Transcribed page contents:
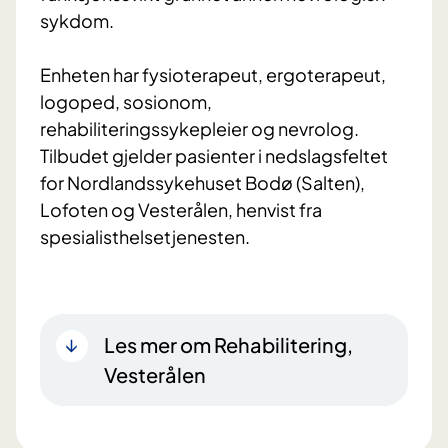
sykdom.
Enheten har fysioterapeut, ergoterapeut,
logoped, sosionom,
rehabiliteringssykepleier og nevrolog.
Tilbudet gjelder pasienter i nedslagsfeltet
for Nordlandssykehuset Bodø (Salten),
Lofoten og Vesterålen, henvist fra
spesialisthelsetjenesten.
Les mer om Rehabilitering,
Vesterålen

▶ [Exercise] If a line above holds the string "Vesterålen", copy it out.

▶ [Exercise response]
Lofoten og Vesterålen, henvist fra
Vesterålen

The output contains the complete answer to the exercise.